> _GOAL OF THE EXERCISE_:
Repeat the listing that follows exactly. Pictures are not part of the copy.

> _ENTRIES SUPPLIED_:
******
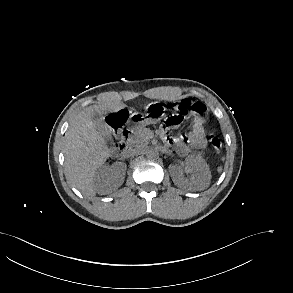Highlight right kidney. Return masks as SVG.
Masks as SVG:
<instances>
[{
	"mask_svg": "<svg viewBox=\"0 0 293 293\" xmlns=\"http://www.w3.org/2000/svg\"><path fill=\"white\" fill-rule=\"evenodd\" d=\"M126 173V165L121 162H116L113 165H104L95 175V182L98 188L108 183H115L116 186L121 185L124 181Z\"/></svg>",
	"mask_w": 293,
	"mask_h": 293,
	"instance_id": "1",
	"label": "right kidney"
}]
</instances>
******
> _ANSWER TO THIS EXERCISE_:
Highlight right kidney. Return masks as SVG.
Masks as SVG:
<instances>
[{
	"mask_svg": "<svg viewBox=\"0 0 293 293\" xmlns=\"http://www.w3.org/2000/svg\"><path fill=\"white\" fill-rule=\"evenodd\" d=\"M126 173V165L121 162H116L113 165H104L95 175V182L98 188L108 183H115L116 186L121 185L124 181Z\"/></svg>",
	"mask_w": 293,
	"mask_h": 293,
	"instance_id": "1",
	"label": "right kidney"
}]
</instances>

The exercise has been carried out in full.